This may be possible with a custom WindowFn. Where is the configuration of
what aggregations to do coming from?
On Wed, Sep 21, 2016 at 11:27 PM, Chawla,Sumit
wrote:
> Attaching the Image.
>
>
>
>
> Regards
> Sumit Chawla
>
>
> On Wed, Sep 21, 2016 at 11:24 PM, Chawla,Sumit
> wrote:
>
>> Hi All
>>
>> I am trying to code a solution for following scenarios.
>>
>> 1. I have a stream of Tuples with multiple numeric fields (e.g. A, B, C,
>> D, E ... etc )
>> 2. I want the ability to do different Windowing and Aggregation on each
>> field or a group of fields in the Tuple. e.g. Sum A over a Period of 2
>> minutes, Avg B over a period of 3 minutes, Sum of C grouped by D over a
>> period of 15 minutes
>> 3. *These window requirements can be added by user at runtime*. My
>> pipeline should be able to compute a new aggregation at runtime.
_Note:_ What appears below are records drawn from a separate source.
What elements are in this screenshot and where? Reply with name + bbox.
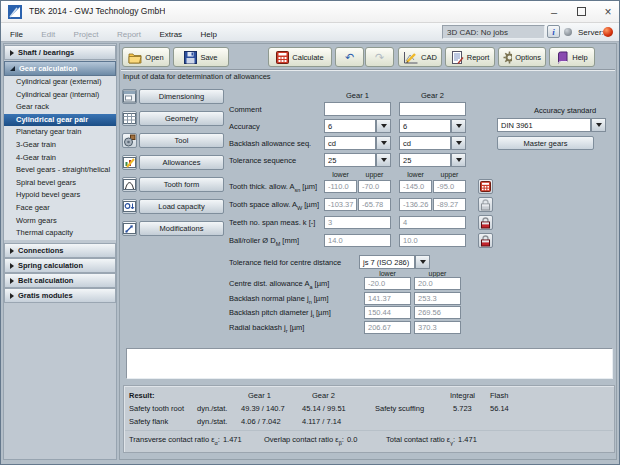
menu-item-extras[interactable]: Extras (152, 26, 189, 44)
section-header-gratis-modules[interactable]: Gratis modules (4, 288, 116, 303)
accuracy-dropdown-button-gear2[interactable] (451, 119, 466, 133)
section-header-belt-calculation[interactable]: Belt calculation (4, 273, 116, 288)
menu-item-edit[interactable]: Edit (34, 26, 62, 44)
close-button[interactable]: × (595, 1, 620, 22)
tool-icon[interactable] (122, 133, 137, 148)
accuracy-dropdown-button-gear1[interactable] (376, 119, 391, 133)
tooth-thick-upper-gear1[interactable]: -70.0 (358, 180, 391, 193)
sidebar-item-3-gear-train[interactable]: 3-Gear train (4, 139, 116, 152)
help-button[interactable]: Help (549, 47, 595, 67)
modifications-icon[interactable] (122, 221, 137, 236)
nav-button-allowances[interactable]: Allowances (139, 155, 224, 170)
backlash-seq-select-gear1[interactable]: cd (324, 136, 376, 150)
allowances-icon[interactable] (122, 155, 137, 170)
tooth-thick-lower-gear2[interactable]: -145.0 (399, 180, 432, 193)
sidebar-item-gear-rack[interactable]: Gear rack (4, 101, 116, 114)
tolerance-seq-select-gear1[interactable]: 25 (324, 153, 376, 167)
ball-roller-gear1[interactable]: 14.0 (324, 234, 391, 247)
tooth-form-icon[interactable] (122, 177, 137, 192)
sidebar-item-bevel-gears[interactable]: Bevel gears - straight/helical (4, 164, 116, 177)
backlash-pitch-lower[interactable]: 150.44 (364, 306, 411, 319)
calculate-button[interactable]: Calculate (268, 47, 332, 67)
cad-button[interactable]: CAD (398, 47, 442, 67)
save-button[interactable]: Save (173, 47, 229, 67)
tolerance-seq-dropdown-button-gear2[interactable] (451, 153, 466, 167)
section-header-shaft-bearings[interactable]: Shaft / bearings (4, 45, 116, 60)
nav-button-tool[interactable]: Tool (139, 133, 224, 148)
dimensioning-icon[interactable] (122, 89, 137, 104)
tooth-thick-calculator-button[interactable] (478, 179, 493, 194)
ball-roller-lock-button[interactable] (478, 233, 493, 248)
options-button[interactable]: Options (498, 47, 546, 67)
menu-item-report[interactable]: Report (110, 26, 148, 44)
info-button[interactable]: i (547, 25, 560, 38)
ball-roller-gear2[interactable]: 10.0 (399, 234, 466, 247)
sidebar-item-thermal-capacity[interactable]: Thermal capacity (4, 227, 116, 240)
load-capacity-icon[interactable] (122, 199, 137, 214)
maximize-button[interactable] (568, 1, 594, 22)
sidebar-item-hypoid-bevel-gears[interactable]: Hypoid bevel gears (4, 189, 116, 202)
redo-button[interactable]: ↷ (365, 47, 394, 67)
backlash-seq-dropdown-button-gear2[interactable] (451, 136, 466, 150)
menu-item-file[interactable]: File (3, 26, 30, 44)
col-lower-gear1: lower (324, 171, 357, 178)
backlash-normal-upper[interactable]: 253.3 (414, 292, 461, 305)
backlash-normal-lower[interactable]: 141.37 (364, 292, 411, 305)
span-measure-gear2[interactable]: 4 (399, 216, 466, 229)
sidebar-item-cylindrical-gear-internal[interactable]: Cylindrical gear (internal) (4, 89, 116, 102)
section-header-connections[interactable]: Connections (4, 243, 116, 258)
tolerance-seq-dropdown-button-gear1[interactable] (376, 153, 391, 167)
nav-button-modifications[interactable]: Modifications (139, 221, 224, 236)
nav-button-load-capacity[interactable]: Load capacity (139, 199, 224, 214)
report-button[interactable]: Report (445, 47, 495, 67)
menu-item-project[interactable]: Project (67, 26, 106, 44)
tooth-space-lower-gear2[interactable]: -136.26 (399, 198, 432, 211)
sidebar-item-cylindrical-gear-pair[interactable]: Cylindrical gear pair (4, 114, 116, 127)
sidebar-item-4-gear-train[interactable]: 4-Gear train (4, 152, 116, 165)
geometry-icon[interactable] (122, 111, 137, 126)
centre-dist-lower[interactable]: -20.0 (364, 277, 411, 290)
calculator-icon (276, 51, 289, 64)
nav-button-geometry[interactable]: Geometry (139, 111, 224, 126)
tooth-space-upper-gear1[interactable]: -65.78 (358, 198, 391, 211)
tolerance-seq-select-gear2[interactable]: 25 (399, 153, 451, 167)
sidebar-item-worm-gears[interactable]: Worm gears (4, 215, 116, 228)
radial-backlash-lower[interactable]: 206.67 (364, 321, 411, 334)
sidebar-item-planetary-gear-train[interactable]: Planetary gear train (4, 126, 116, 139)
nav-button-tooth-form[interactable]: Tooth form (139, 177, 224, 192)
tooth-thick-lower-gear1[interactable]: -110.0 (324, 180, 357, 193)
tooth-space-lock-button-disabled[interactable] (478, 197, 493, 212)
open-button[interactable]: Open (122, 47, 170, 67)
accuracy-select-gear1[interactable]: 6 (324, 119, 376, 133)
minimize-button[interactable]: – (541, 1, 567, 22)
section-header-gear-calculation[interactable]: Gear calculation (4, 61, 116, 76)
nav-button-dimensioning[interactable]: Dimensioning (139, 89, 224, 104)
centre-dist-upper[interactable]: 20.0 (414, 277, 461, 290)
undo-button[interactable]: ↶ (335, 47, 364, 67)
comment-input-gear2[interactable] (399, 102, 466, 116)
section-header-spring-calculation[interactable]: Spring calculation (4, 258, 116, 273)
title-bar: TBK 2014 - GWJ Technology GmbH – × (1, 1, 619, 23)
accuracy-select-gear2[interactable]: 6 (399, 119, 451, 133)
tolerance-field-dropdown-button[interactable] (415, 255, 430, 269)
tooth-thick-upper-gear2[interactable]: -95.0 (433, 180, 466, 193)
accuracy-standard-select[interactable]: DIN 3961 (497, 118, 591, 132)
comment-input-gear1[interactable] (324, 102, 391, 116)
span-measure-gear1[interactable]: 3 (324, 216, 391, 229)
span-measure-lock-button[interactable] (478, 215, 493, 230)
tooth-space-lower-gear1[interactable]: -103.37 (324, 198, 357, 211)
total-contact-ratio: Total contact ratio εγ:1.471 (386, 435, 477, 446)
backlash-pitch-upper[interactable]: 269.56 (414, 306, 461, 319)
backlash-seq-dropdown-button-gear1[interactable] (376, 136, 391, 150)
chevron-down-icon (381, 158, 387, 162)
tolerance-field-select[interactable]: js 7 (ISO 286) (359, 255, 415, 269)
radial-backlash-upper[interactable]: 370.3 (414, 321, 461, 334)
backlash-seq-select-gear2[interactable]: cd (399, 136, 451, 150)
sidebar-item-spiral-bevel-gears[interactable]: Spiral bevel gears (4, 177, 116, 190)
menu-item-help[interactable]: Help (194, 26, 224, 44)
sidebar-item-cylindrical-gear-external[interactable]: Cylindrical gear (external) (4, 76, 116, 89)
sidebar-item-face-gear[interactable]: Face gear (4, 202, 116, 215)
accuracy-standard-dropdown-button[interactable] (591, 118, 606, 132)
tooth-space-upper-gear2[interactable]: -89.27 (433, 198, 466, 211)
master-gears-button[interactable]: Master gears (497, 136, 594, 150)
>> 4. Plan to support only simple aggregation windows like SUM, AVG, MAX,
>> MIN, COUNT etc.
>>
>>
>> As i understand in BEAM pipelines ( with Flink Runner), the DAG of
>> computations cannot be altered once the pipeline is deployed. I am trying
>> to see how can i support above use case. I would love to hear your
>> feedback on this, and suggestions on doing it in a completely different
>> way.
>>
>> *My Design:*
>>
>> 1. Create 1 minute buckets per Field or Group of Fields and compute
>> basic aggregations for bucket. e.g. Buckets are highlighted in Yellow
>> here. For each field i calculate [SUM, COUNT, MAX, MIN] in the bucket. (
>> Bucket size of 1 minute is defined for simplicity, and would limit the
>> minimum window size to 1 minute)
>>
>> 2. Downstream process these buckets, and compute the user defined
>> aggregations. Following diagram depicts Tumbling Window computations. The
>> Aggregation functions in GREEN are just NATIVE functions consuming
>> different buckets, and doing aggregations on top of these buckets.
>>
>>
>>
>>
>>
>>
>>
>> *P.S.*
>>
>> * Some of the design choices that i have decided not to go for are:*
>>
>> 1. Multiple Pipelines for doing computation. One master pipeline does
>> grouping, and sends to a different topic based on user configured window
>> size. (e.g. topic_window_by_5_min, topic_window_by_15_min), and have a
>> different pipeline consume each topic.
>>
>> 2. Single pipeline doing all the business with predefined Windows
>> defined for Downstream processing. e.g. 5, 15, 30, 60 minute windows will
>> be defined which will consume from different Side Inputs. User is only
>> allowed only to select these Window sizes. Upstream Group By operator will
>> route to the data to different Window Function based on user configuration.
>>
>>
>>
>> Regards
>> Sumit Chawla
>>
>>
>